Not only did they fail at the nominal objective of securing convictions, they totally failed at the personal, punitive motive of punishing Tāme Iti and shaming him before his people. Iti has been literally the face of Māori activism, at least since Hone Harawira took the institutional path, and it is impossible to see this trial as anything other than utu for his temerity in escaping conviction for previous acts of defiant political theatre, most notably shooting a flag at a Waitangi Tribunal hearing in 2005. By going in loud and heavy, attempting to show them uppity Māoris who was boss, the Crown set themselves an ambitious target: they had to actuallyshow who was boss. By failing to convict him on the serious charges at a canter, they failed. Tāme Iti is now a celebrity. His mythology is greater than his deeds, except inasmuch as resisting such a legal and ideological onslaught with dignity is a significant deed in itself. He has, in the view of a significant minority of the population, been victimised by the system, and that victimisation provides proof of Crown oppression he had previously struggled to demonstrate. For the rest of the population, Iti represents a brown, tattooed bogeyman, an object of fear, and of loathing that ranges from mild to virulent depending on who you talk to. Iti isn’t standing for office, he doesn’t need to be loved by 50%+1; he just needs to engender fervent support among an active minority, and vague feelings of unease in the rest. Notoriety differs from fame only in its polarity. The Police and the Crown have granted Tāme Iti this sort of fame. He should probably thank them for it.
Tame Iti, one of the defendants in the Operation 8 case.
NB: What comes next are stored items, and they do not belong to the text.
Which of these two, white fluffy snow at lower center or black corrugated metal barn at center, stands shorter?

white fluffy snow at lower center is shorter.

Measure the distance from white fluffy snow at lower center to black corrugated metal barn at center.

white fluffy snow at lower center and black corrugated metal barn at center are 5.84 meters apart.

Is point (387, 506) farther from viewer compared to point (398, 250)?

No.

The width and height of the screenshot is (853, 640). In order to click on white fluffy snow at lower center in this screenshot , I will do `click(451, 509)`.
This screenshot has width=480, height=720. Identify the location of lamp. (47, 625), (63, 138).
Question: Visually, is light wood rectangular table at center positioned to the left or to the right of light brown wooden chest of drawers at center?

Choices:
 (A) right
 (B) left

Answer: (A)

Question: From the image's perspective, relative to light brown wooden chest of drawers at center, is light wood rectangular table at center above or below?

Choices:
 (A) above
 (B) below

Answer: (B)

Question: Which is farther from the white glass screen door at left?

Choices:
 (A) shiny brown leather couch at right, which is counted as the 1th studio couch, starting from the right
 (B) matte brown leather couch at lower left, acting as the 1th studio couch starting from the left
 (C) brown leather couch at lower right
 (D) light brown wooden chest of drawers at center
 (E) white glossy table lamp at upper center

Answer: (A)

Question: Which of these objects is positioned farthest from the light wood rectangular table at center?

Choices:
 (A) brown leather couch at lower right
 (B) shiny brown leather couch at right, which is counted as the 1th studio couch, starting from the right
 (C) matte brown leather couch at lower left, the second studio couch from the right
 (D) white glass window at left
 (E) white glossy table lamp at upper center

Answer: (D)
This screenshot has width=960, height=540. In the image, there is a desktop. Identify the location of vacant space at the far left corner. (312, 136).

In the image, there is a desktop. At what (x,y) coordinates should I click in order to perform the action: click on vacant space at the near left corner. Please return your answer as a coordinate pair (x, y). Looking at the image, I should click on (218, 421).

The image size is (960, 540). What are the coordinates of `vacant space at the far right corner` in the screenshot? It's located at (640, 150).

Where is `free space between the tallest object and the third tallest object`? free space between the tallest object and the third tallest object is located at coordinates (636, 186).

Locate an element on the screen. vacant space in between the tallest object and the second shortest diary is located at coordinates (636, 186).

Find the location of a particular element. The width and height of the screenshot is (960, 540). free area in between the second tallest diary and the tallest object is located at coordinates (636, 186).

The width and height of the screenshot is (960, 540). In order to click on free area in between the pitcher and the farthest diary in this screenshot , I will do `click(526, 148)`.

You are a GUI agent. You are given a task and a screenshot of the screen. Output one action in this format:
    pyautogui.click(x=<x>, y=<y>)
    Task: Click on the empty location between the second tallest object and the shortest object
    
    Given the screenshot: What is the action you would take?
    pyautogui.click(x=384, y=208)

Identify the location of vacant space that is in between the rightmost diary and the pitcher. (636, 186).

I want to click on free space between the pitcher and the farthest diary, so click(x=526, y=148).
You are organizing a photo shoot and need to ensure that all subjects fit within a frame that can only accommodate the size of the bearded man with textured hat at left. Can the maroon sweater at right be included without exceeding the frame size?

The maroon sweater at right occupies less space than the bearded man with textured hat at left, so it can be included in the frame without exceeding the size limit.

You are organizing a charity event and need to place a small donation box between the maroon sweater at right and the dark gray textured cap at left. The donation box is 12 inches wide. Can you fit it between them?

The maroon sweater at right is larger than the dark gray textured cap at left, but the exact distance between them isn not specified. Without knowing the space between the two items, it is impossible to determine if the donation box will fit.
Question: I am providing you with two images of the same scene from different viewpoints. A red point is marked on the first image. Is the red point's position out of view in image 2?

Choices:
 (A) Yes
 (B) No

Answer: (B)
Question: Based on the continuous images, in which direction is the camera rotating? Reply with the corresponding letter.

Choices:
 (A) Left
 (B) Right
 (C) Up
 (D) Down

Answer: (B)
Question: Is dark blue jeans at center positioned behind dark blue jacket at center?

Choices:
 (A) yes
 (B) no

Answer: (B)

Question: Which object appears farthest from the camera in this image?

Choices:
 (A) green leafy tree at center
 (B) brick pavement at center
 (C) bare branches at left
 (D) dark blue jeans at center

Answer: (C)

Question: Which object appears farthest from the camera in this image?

As if the particular and the personal weren’t failures enough, the Crown also failed at the strategic project of redefining “activism” as “extremism”. Despite all the preceding factors weighing in the Crown’s favour, that a heavily-vetted jury was split indicates that they have failed to blur this crucial distinction, and failed to reframe left-wing and Māori activism* as a threat to civilisation, rather than a legitimate expression of dissent in an open society. This suggests that, in spite of years of Police infiltration and surveillance, of decades of stigmatisation and propagandisation of groups from Ngā Tamatoa to Ploughshares to SAFE, in spite of the better part of two centuries of official attempts to elide the gulf between dissent and insurrection, the public doesn’t really buy it. The jury — and, I would suggest, the people of Aotearoa — quite like and value that distinction and although it is been somewhat eroded, there it remains.
For that finding alone, and regardless of the result of any retrial, yesterday was a good day.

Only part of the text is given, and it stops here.